Stamski and McNary engineer Ron Ferrignolo noted that the new septic system would reside outside the wetland buffer zone in Carlisle, but the leaching field is in Concord. Although the house is 27 feet from the resource area at its closest point, the haybale line is shown within five feet of the wetland, a matter of concern to the commission. There is also a small pond on the property with an emergency spillway, and chair Chris Kavalauskas indicated she wants to confirm the wetland delineations as presented by David Crossman of B & C Associates.

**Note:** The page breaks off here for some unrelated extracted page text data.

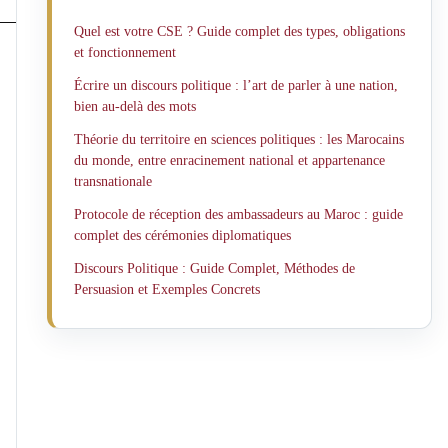
Quel est votre CSE ? Guide complet des types, obligations
et fonctionnement
Écrire un discours politique : l’art de parler à une nation,
bien au-delà des mots
Théorie du territoire en sciences politiques : les Marocains
du monde, entre enracinement national et appartenance
transnationale
Protocole de réception des ambassadeurs au Maroc : guide
complet des cérémonies diplomatiques
Discours Politique : Guide Complet, Méthodes de
Persuasion et Exemples Concrets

The commission agreed that issues to be deliberated by the Concord Natural Resources Commission could also affect Carlisle. The last time there was activity on the property, the two boards conducted a joint site walk, a distinct possibility this time around. Therefore, the hearing was continued until such time as the Concord commission opens its deliberations.
Off East Street
The Field Crest hearing was a continuation from the August 1 meeting in which Crossman was asked to re-flag part of the wetland boundary and revise specifications for a replication area. Engineer Drew Garvin described the revised replication plans that call for 6,300 square feet of wetland replacement for the 4,700 square feet of fill slated to be deposited in the wetland. Conservation administrator Sylvia Willard warned that "only clean fill is legal, and this requirement must be complied with."
Kavalauskas asked if there were any way to reduce the large amount of fill (now within 300 square feet of the state limit). Willard and commissioner Roy Watson indicated uneasiness at the steepness of the slope off East Street and the resultant threat of sediment buildup.
Turning to another concern, Kavalauskas asked about the planting plan for the replication area. Crossman agreed to supply one "roughly along the lines of the original submission." Still unsatisfied, Kavalauskas continued, "I want to make sure that you put in only native species and non-invasives." Smiling, Crossman promised, "No poison ivy, no buckthorn and no loostrife."
Commissioner Tom Brownrigg observed that he had been uncomfortable with the original filing which had later become invalid due to a boundary change. The August 1 Notice of Intent, he felt, was "not quite honest" when it was presented as a new plan, which it really wasn't. He, therefore, indicated some reluctance to approve. At the recommendation of Kavalauskas, the commission voted to make another site visit at 6 p.m. on August 28.
A final submission was a Request for Determination of Applicability from home owner Simon Platt. He was informed that he would not need to provide a Notice of Intent for landscaping and minor alterations to his driveway and patio. The only conditions were that he use native plantings and not stockpile grading materials in the buffer zone.